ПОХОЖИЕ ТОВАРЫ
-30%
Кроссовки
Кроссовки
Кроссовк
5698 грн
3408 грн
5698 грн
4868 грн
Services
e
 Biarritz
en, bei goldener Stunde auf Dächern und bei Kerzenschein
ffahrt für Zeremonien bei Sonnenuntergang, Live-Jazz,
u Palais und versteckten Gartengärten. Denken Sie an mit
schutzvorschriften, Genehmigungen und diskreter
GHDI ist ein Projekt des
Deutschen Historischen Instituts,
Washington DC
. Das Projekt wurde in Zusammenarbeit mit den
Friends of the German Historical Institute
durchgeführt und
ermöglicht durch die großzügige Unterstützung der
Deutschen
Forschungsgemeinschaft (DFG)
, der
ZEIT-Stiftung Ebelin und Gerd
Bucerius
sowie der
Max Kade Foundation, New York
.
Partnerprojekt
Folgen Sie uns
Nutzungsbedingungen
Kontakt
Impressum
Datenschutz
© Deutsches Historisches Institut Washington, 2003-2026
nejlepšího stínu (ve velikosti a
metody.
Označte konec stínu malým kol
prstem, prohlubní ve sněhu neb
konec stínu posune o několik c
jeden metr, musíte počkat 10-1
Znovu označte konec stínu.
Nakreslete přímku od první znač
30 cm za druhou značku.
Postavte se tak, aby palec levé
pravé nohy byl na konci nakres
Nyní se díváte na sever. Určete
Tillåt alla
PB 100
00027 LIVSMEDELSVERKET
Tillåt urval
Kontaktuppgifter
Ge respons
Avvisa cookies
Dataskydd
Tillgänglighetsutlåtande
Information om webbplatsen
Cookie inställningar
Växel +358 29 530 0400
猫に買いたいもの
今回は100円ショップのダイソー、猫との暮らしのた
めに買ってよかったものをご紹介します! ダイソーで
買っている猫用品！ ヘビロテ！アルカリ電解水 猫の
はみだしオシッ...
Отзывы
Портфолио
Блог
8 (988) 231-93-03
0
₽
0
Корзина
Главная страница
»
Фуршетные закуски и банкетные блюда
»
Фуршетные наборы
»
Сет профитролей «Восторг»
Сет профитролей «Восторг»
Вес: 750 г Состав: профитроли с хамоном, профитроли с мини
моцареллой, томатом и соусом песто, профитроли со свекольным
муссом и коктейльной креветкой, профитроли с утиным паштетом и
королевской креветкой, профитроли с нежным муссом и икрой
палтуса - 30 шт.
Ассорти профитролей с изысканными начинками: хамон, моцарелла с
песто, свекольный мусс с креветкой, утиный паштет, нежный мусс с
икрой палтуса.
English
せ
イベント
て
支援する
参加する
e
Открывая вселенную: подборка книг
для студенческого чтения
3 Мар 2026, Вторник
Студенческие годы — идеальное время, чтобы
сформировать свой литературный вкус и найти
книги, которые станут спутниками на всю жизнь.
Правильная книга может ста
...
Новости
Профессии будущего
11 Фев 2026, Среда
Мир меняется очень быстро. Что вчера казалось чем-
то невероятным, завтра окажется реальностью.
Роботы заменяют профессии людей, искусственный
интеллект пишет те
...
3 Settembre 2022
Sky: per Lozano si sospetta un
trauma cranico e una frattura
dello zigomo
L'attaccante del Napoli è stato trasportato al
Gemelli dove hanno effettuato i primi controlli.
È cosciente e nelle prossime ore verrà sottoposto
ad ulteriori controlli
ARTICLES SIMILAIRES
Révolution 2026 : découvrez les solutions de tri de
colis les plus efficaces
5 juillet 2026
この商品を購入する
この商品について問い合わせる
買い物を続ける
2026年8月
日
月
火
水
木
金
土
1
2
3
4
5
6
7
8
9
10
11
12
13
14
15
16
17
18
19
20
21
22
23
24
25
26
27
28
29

**EXERCISE DESCRIPTION:**
Copy out every line from the data above that has "Washington" in it.

**RESPONSE BOX:**
Washington DC
© Deutsches Historisches Institut Washington, 2003-2026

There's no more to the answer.